### Data provided
------------
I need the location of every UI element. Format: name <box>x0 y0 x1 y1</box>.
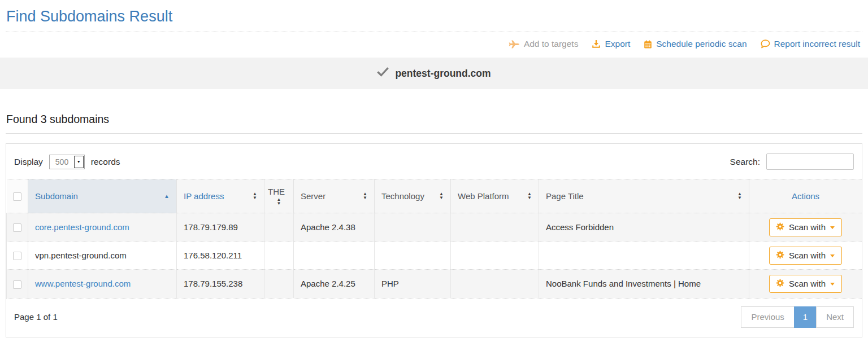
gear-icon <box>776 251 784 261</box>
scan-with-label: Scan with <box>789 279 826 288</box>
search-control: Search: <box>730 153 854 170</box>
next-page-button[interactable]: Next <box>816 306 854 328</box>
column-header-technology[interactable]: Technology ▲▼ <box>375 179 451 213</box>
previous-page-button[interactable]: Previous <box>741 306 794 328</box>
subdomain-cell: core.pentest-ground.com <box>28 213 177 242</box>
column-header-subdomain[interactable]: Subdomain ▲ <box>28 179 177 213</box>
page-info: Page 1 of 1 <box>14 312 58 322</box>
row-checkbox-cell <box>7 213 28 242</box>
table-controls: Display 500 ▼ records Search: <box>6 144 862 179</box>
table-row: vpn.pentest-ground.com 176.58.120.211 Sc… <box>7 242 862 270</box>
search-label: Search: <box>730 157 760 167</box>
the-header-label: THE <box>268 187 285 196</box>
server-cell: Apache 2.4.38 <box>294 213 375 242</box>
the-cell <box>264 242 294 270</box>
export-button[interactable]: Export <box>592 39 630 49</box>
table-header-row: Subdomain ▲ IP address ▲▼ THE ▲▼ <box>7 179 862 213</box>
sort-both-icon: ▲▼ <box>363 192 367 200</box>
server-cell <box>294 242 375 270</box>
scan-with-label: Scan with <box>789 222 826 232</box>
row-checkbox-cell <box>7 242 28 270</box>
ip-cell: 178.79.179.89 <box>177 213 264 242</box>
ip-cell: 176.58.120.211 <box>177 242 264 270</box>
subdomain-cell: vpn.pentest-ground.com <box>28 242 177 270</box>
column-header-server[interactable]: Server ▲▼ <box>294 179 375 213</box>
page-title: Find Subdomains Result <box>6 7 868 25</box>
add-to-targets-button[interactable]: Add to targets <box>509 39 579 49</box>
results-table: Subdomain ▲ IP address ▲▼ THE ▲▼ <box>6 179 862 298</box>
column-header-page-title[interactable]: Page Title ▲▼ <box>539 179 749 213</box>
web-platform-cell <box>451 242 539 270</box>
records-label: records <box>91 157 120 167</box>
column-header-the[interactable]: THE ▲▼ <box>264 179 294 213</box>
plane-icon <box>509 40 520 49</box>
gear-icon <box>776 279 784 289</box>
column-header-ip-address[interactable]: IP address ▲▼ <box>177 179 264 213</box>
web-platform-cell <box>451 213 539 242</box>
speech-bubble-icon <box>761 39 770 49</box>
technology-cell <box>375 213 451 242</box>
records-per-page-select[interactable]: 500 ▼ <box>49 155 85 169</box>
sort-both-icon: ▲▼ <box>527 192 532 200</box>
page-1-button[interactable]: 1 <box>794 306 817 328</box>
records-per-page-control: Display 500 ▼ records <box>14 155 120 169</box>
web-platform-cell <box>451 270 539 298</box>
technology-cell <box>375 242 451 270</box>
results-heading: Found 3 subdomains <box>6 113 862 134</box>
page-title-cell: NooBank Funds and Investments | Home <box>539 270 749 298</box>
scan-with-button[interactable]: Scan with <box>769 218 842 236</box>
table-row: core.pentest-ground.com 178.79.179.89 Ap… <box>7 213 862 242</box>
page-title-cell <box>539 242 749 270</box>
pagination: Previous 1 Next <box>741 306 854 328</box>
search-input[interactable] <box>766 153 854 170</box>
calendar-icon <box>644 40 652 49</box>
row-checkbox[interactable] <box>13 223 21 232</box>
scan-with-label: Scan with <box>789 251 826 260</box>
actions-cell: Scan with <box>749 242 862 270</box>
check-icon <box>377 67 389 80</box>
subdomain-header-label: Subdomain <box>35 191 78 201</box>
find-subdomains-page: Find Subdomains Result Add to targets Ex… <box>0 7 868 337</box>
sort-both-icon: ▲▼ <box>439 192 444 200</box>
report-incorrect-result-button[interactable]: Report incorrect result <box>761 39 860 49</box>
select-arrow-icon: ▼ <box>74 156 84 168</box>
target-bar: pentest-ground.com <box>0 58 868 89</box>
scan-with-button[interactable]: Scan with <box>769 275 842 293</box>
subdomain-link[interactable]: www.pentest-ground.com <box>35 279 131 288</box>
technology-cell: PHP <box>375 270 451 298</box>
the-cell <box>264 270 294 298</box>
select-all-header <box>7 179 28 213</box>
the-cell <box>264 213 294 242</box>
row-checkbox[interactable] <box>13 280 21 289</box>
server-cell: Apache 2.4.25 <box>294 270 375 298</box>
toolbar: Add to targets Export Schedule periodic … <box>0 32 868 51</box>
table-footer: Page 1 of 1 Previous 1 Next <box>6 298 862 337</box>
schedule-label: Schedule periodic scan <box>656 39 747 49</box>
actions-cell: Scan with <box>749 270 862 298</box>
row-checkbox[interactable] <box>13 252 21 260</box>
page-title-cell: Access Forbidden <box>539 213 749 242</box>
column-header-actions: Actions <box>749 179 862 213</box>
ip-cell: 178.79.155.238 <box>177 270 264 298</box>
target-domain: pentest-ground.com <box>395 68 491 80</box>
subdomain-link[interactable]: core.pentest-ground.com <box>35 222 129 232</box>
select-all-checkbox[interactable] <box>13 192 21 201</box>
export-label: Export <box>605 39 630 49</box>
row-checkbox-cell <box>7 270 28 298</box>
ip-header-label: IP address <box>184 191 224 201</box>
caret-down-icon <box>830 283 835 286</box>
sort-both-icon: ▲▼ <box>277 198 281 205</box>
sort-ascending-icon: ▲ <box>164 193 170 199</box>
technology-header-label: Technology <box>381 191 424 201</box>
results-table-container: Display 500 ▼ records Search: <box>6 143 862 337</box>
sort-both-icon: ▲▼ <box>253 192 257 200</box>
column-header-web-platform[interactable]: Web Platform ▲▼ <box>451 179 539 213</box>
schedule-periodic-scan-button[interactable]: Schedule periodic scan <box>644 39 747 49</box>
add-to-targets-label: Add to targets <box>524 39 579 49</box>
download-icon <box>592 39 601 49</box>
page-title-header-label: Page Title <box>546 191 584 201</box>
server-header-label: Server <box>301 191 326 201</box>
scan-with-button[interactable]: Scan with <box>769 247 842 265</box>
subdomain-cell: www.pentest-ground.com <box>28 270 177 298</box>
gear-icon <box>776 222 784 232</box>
------------
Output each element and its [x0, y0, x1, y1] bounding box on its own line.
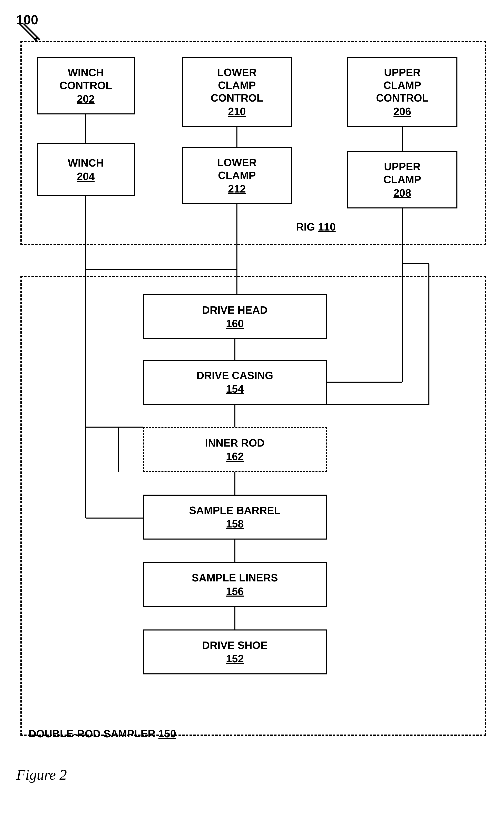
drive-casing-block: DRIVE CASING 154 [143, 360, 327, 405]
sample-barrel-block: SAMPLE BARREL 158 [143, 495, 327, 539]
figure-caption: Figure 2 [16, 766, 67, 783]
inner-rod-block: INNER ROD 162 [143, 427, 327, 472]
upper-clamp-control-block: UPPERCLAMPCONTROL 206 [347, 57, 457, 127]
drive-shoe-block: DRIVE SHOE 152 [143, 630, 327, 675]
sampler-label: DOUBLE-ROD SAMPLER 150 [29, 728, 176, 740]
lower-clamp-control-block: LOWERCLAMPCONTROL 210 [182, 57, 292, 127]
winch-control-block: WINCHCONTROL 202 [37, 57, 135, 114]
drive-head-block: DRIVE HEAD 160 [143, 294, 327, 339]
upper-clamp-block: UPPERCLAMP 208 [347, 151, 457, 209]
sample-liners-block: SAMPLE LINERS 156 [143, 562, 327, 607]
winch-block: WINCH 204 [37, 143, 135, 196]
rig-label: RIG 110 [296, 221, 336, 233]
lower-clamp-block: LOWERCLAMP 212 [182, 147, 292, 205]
------------
### Task objective
Throughout the data above, report every line that contains the string "actions".

### Expected answer
actions-cell: Scan with <box>749 242 862 270</box>
actions-cell: Scan with <box>749 270 862 298</box>
column-header-actions: Actions <box>749 179 862 213</box>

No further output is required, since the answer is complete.